I'm currently reading The Screwtape Letters by C.S. Lewis, and I thought I would share with you a little of it.  If you haven't read it, this book is a series of letters supposedly written by a senior devil to his nephew giving him advice on how best to tempt his "patient," the man he is assigned to.  Of course, everything is reversed:  the Enemy is Jesus Christ, vices are good things, and virtues are bad.

In this quote, Screwtape tells Wormwood how to take advantage of our natural proclivities to take offense at meaningless trifles, specifically comments between two people who live together such as a man and his mother, in this case.

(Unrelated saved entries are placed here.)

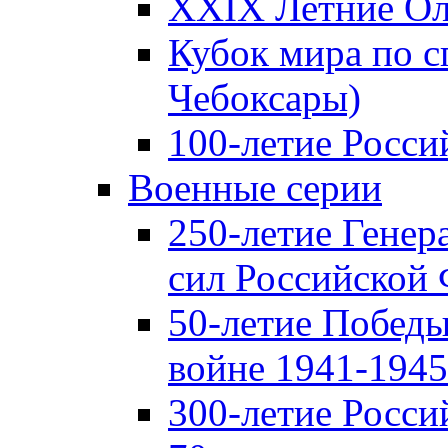
XXIX Летние Ол
Кубок мира по с
Чебоксары)
100-летие Росси
Военные серии
250-летие Гене
сил Российской
50-летие Победы
войне 1941-1945 
300-летие Росси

In civilised life domestic hatred usually expresses itself by saying things which would appear quite harmless on paper (the words are not offensive) but in such a voice, or at such a moment, that they are not far short of a blow in the face.  To keep this game up you and Glubose [the devil assigned to the "patient's" mother] must see to it that each of these two fools has a sort of double standard.  Your patient must demand that all his own utterances are to be taken at their face value and judged simply on the actual words, while at the same time judging all his mother's utterances with the fullest and most oversensitive interpretation of the tone and the context and the suspected intention.  She must be encouraged to do the same to him.  Hence from every quarrel they can both go away convinced, or very nearly convinced, that they are quite innocent.  You know the kind of thing:  "I simply ask her what time dinner will be and she flies into a temper."  Once this habit is well established you have the delightful situation of a human saying things with the express purpose of offending and yet having a grievance when offence is taken.
Have you ever had a fight or "discussion" like this one?  I know that I have with John, where he said something that I immediately took offense at, even though he didn't mean it that way.  Reading this passage reminds me to be careful even with little comments because the little things can turn into big ones.  May we turn this passage around and strive to take the other's words at face value while judging our own tones and contexts.